[Dataset entries]
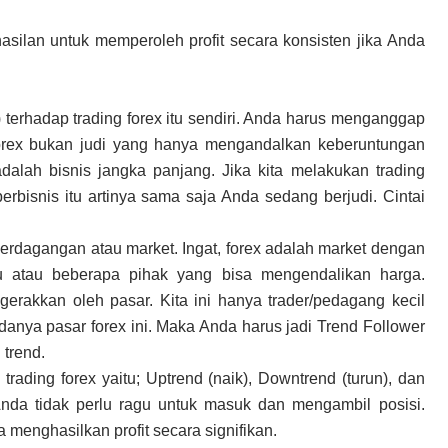
asilan untuk memperoleh profit secara konsisten jika Anda
) terhadap trading forex itu sendiri. Anda harus menganggap
 forex bukan judi yang hanya mengandalkan keberuntungan
alah bisnis jangka panjang. Jika kita melakukan trading
rbisnis itu artinya sama saja Anda sedang berjudi. Cintai
m perdagangan atau market. Ingat, forex adalah market dengan
satu atau beberapa pihak yang bisa mengendalikan harga.
gerakkan oleh pasar. Kita ini hanya trader/pedagang kecil
anya pasar forex ini. Maka Anda harus jadi Trend Follower
 trend.
rading forex yaitu; Uptrend (naik), Downtrend (turun), dan
Anda tidak perlu ragu untuk masuk dan mengambil posisi.
menghasilkan profit secara signifikan.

# Work instruction:
Write down exactly the line with "Anda tidak perlu", then each line after it through the end of the data.

# Answer below:
Anda tidak perlu ragu untuk masuk dan mengambil posisi.
menghasilkan profit secara signifikan.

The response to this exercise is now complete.